I had been asking more questions, checking more facts with Gertrude Nakigozi, the coordinator for the Rakai Program's mobile ARV clinic. Replying to one of my emails, she mentioned that Yosam Katongole had died a few weeks previously. The news shocked me. He was a kind man and an obviously loving father. His wife was pregnant. His child would never know him.

Though I was not his friend and had tenuous claims even to be his acquaintance, I mourned Yosam Katongole's passing. Another decent human being with a family and a future had fallen to AIDS. The disease's incomprehensible toll of more than 25 million had increased by one more.

I had this feeling that Yosam Katongole should not have died. He had started taking ARVs. They were the miracle drugs. They provided hope. They pulled people from their sick beds and back to productive life. But reality is never so simple.
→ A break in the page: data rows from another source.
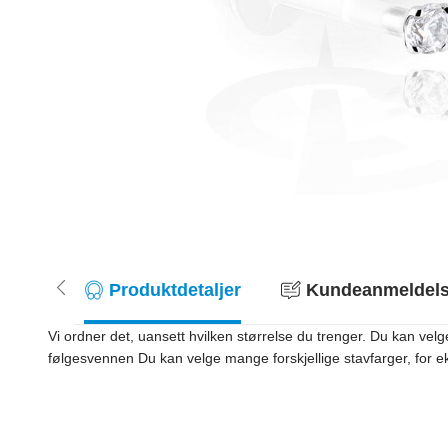
Produktdetaljer
Kundeanmeldelse
Vi ordner det, uansett hvilken størrelse du trenger. Du kan vel
følgesvennen Du kan velge mange forskjellige stavfarger, for eks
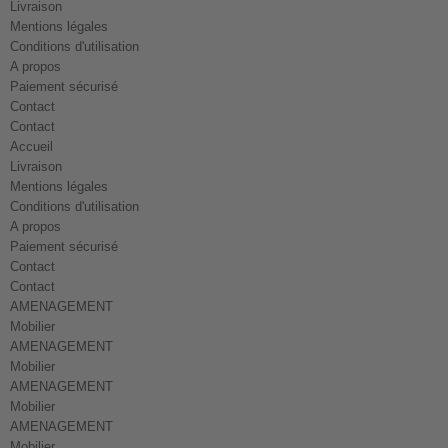
Livraison
Mentions légales
Conditions d'utilisation
A propos
Paiement sécurisé
Contact
Contact
Accueil
Livraison
Mentions légales
Conditions d'utilisation
A propos
Paiement sécurisé
Contact
Contact
AMENAGEMENT
Mobilier
AMENAGEMENT
Mobilier
AMENAGEMENT
Mobilier
AMENAGEMENT
Mobilier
Nakigozi explained to me that men often arrive at the clinic when they are very sick and their CD4 counts are far below the threshold for commencing treatment with ARVs. He had waited too long.

While writing the story, I remembered how fervently researchers like Maria Wawer, Ron Gray and David Serwadda had reiterated that ARVs would not solve the AIDS epidemic. Preventing new infections and more research into the virus were the best hopes of stopping AIDS. As I rewrote the story's ending to include news of Yosam Katongole's death, I realized how imperfect the treatment is.

For many of us in the West, the existence of readily available ARVs has changed our perceptions of the AIDS epidemic. The drugs really are quite remarkable in their ability to hold the virus in check and allow people to return to mostly normal lives. But they do not always work.

I was reminded of this in late April. This time it was a phone call and it was not from Africa. It was from my mom in Texas. She relayed the sad news that a friend of mine who was HIV positive had passed away. Her words were a stark reminder that AIDS is not to be dismissed or underestimated. Its grim mortality statistics still climb not only in Africa but worldwide.

Prevention programs to keep people from ever becoming infected with HIV must be increased. Research to find new and better means of stopping the epidemic must be expanded.

Antiretroviral drugs can work wonders. They are keeping thousands of people alive right now and should be given to everyone who needs them. But they are temporary miracles. People like Yosam Katongole and my friend deserve better.